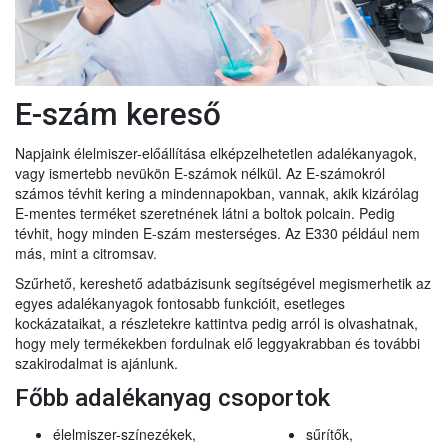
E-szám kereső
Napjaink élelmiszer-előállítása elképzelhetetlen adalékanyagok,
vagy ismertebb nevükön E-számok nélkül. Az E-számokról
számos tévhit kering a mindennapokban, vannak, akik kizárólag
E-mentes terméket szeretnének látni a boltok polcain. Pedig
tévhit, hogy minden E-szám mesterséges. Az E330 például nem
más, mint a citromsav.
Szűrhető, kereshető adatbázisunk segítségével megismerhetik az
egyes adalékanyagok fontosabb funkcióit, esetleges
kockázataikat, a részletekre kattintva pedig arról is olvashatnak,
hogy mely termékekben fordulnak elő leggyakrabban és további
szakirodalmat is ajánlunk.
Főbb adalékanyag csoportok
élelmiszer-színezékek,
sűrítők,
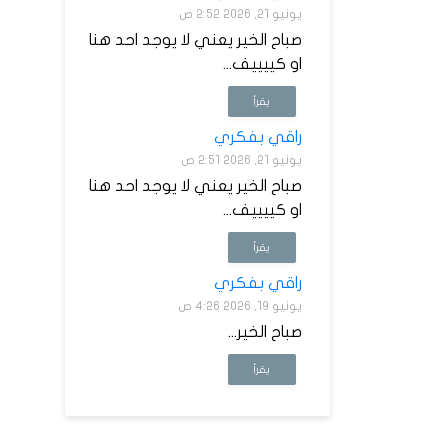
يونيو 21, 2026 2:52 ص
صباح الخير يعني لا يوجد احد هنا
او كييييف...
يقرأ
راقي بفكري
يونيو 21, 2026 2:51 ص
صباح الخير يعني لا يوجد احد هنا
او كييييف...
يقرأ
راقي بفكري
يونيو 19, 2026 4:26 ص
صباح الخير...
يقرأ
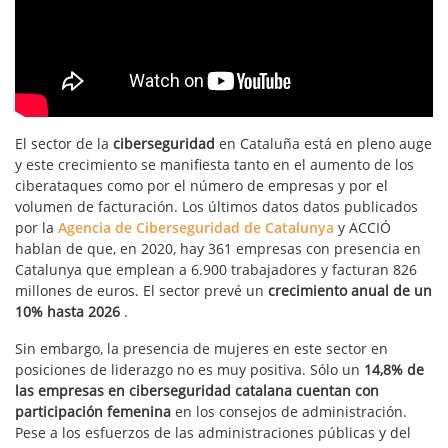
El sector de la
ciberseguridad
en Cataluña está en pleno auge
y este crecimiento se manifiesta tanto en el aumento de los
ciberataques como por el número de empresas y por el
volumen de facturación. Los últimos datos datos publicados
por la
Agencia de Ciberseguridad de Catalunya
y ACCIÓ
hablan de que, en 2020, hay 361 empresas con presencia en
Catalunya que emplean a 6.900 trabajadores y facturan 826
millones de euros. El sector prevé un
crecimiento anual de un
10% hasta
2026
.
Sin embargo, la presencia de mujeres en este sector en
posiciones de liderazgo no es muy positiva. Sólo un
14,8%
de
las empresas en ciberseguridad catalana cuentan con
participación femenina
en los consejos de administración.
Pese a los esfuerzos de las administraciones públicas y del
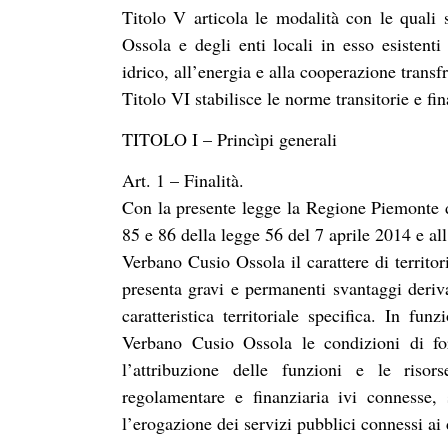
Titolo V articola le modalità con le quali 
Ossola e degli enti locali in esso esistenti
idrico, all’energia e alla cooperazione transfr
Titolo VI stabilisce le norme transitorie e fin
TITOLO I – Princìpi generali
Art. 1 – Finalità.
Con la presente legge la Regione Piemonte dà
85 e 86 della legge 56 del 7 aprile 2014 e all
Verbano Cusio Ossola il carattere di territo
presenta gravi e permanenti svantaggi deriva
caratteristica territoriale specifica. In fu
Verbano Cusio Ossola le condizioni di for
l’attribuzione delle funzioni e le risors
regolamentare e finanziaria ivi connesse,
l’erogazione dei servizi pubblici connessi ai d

==

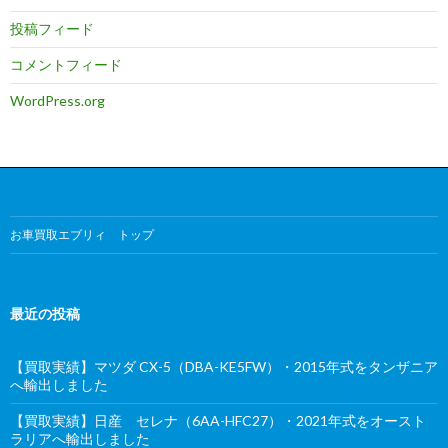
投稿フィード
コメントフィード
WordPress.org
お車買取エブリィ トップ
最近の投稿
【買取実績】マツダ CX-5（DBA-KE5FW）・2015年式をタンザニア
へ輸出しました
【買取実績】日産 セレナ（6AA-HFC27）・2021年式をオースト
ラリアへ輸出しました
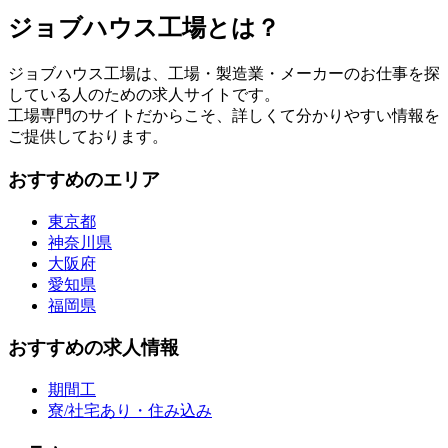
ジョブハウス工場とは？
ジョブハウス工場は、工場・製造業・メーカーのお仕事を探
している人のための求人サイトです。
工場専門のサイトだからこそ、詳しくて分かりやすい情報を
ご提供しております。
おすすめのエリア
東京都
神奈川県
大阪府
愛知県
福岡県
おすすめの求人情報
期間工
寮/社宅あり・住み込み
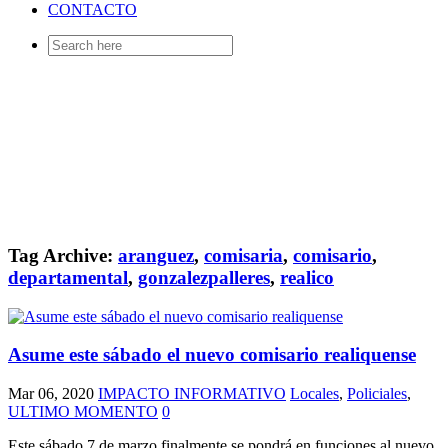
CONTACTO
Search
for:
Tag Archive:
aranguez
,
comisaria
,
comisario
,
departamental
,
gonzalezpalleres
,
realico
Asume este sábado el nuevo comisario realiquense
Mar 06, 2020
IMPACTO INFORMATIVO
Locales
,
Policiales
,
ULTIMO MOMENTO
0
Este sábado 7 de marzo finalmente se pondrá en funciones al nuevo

--

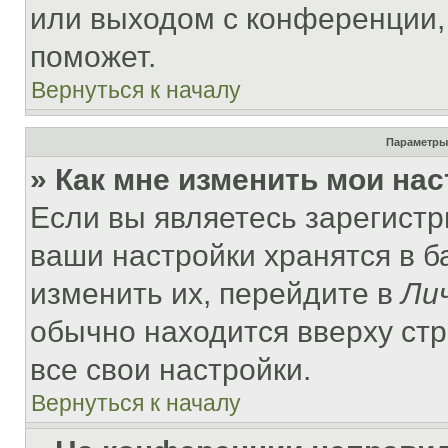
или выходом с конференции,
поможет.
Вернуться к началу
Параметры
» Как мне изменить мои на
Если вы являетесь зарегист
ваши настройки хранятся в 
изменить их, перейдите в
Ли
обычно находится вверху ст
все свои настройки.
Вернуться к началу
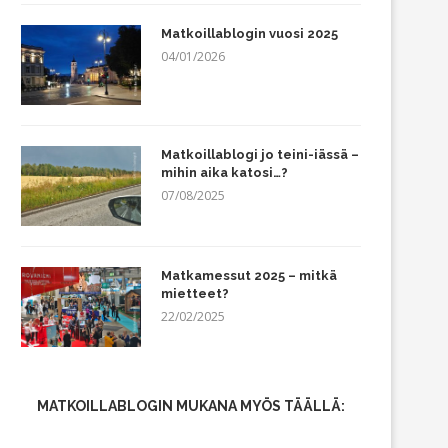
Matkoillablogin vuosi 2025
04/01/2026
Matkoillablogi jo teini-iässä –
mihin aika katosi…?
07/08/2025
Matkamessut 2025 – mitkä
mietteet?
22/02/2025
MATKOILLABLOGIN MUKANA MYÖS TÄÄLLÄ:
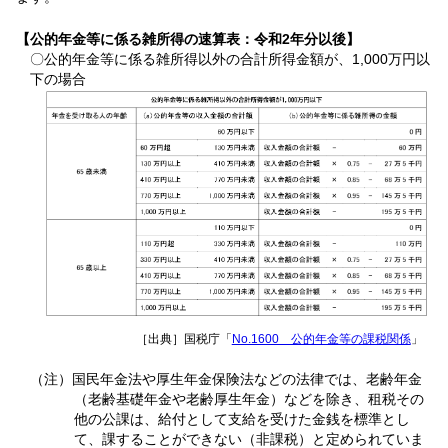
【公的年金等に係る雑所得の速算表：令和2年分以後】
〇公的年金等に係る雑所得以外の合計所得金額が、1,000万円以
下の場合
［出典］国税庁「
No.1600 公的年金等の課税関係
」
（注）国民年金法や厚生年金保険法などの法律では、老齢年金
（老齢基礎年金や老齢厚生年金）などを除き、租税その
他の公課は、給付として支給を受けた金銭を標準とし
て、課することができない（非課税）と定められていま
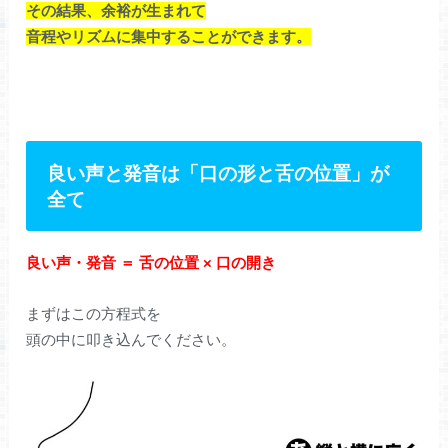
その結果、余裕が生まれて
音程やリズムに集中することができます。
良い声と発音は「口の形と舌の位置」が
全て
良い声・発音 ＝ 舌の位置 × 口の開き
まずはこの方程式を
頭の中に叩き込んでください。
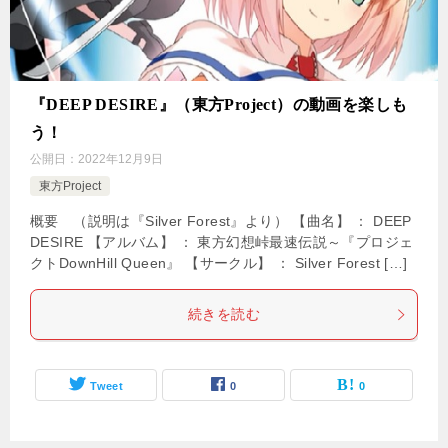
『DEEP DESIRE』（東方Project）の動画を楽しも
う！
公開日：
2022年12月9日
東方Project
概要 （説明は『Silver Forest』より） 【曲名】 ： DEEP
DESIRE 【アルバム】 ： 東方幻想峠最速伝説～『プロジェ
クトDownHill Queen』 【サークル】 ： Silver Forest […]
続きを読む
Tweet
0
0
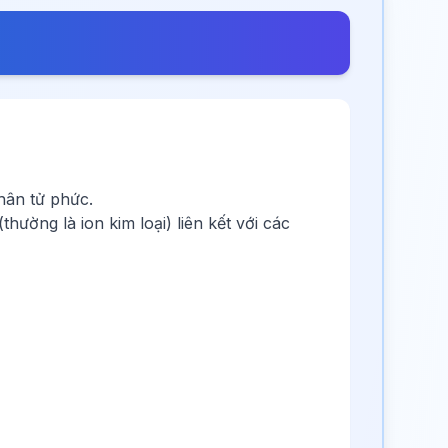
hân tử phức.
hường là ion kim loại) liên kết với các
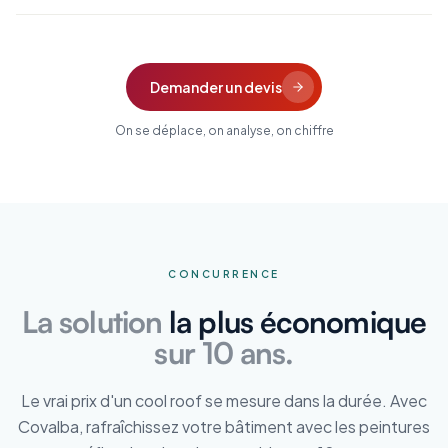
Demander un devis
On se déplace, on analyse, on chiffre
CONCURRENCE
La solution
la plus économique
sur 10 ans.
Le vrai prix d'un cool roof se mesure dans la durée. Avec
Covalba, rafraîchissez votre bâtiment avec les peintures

TASK DIRECTIONS: The reply should hold exactly the lines above, starting at the line with "ジョブハウス工場とは？" and ending at the line with "Este sábado 7", and no pictures.

RESULT OF THE TASK:
ジョブハウス工場とは？
ジョブハウス工場は、工場・製造業・メーカーのお仕事を探
している人のための求人サイトです。
工場専門のサイトだからこそ、詳しくて分かりやすい情報を
ご提供しております。
おすすめのエリア
東京都
神奈川県
大阪府
愛知県
福岡県
おすすめの求人情報
期間工
寮/社宅あり・住み込み
CONTACTO
Search
for:
Tag Archive:
aranguez
,
comisaria
,
comisario
,
departamental
,
gonzalezpalleres
,
realico
Asume este sábado el nuevo comisario realiquense
Mar 06, 2020
IMPACTO INFORMATIVO
Locales
,
Policiales
,
ULTIMO MOMENTO
0
Este sábado 7 de marzo finalmente se pondrá en funciones al nuevo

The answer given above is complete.